*** Data to examine ***
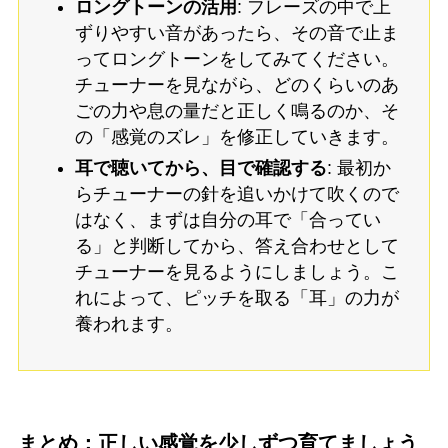
ロングトーンの活用
: フレーズの中で上
ずりやすい音があったら、その音で止ま
ってロングトーンをしてみてください。
チューナーを見ながら、どのくらいのあ
ごの力や息の量だと正しく鳴るのか、そ
の「感覚のズレ」を修正していきます。
耳で聴いてから、目で確認する
: 最初か
らチューナーの針を追いかけて吹くので
はなく、まずは自分の耳で「合ってい
る」と判断してから、答え合わせとして
チューナーを見るようにしましょう。こ
れによって、ピッチを取る「耳」の力が
養われます。
まとめ：正しい感覚を少しずつ育てましょう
*** End of Data to examine ***
* Required action: Which lines run from the one holding "ごの力や息の量だと正しく鳴るのか、そ" through the end of the data? Write them out exactly, ends included, and add nothing.

* Exercise answer:
ごの力や息の量だと正しく鳴るのか、そ
の「感覚のズレ」を修正していきます。
耳で聴いてから、目で確認する
: 最初か
らチューナーの針を追いかけて吹くので
はなく、まずは自分の耳で「合ってい
る」と判断してから、答え合わせとして
チューナーを見るようにしましょう。こ
れによって、ピッチを取る「耳」の力が
養われます。
まとめ：正しい感覚を少しずつ育てましょう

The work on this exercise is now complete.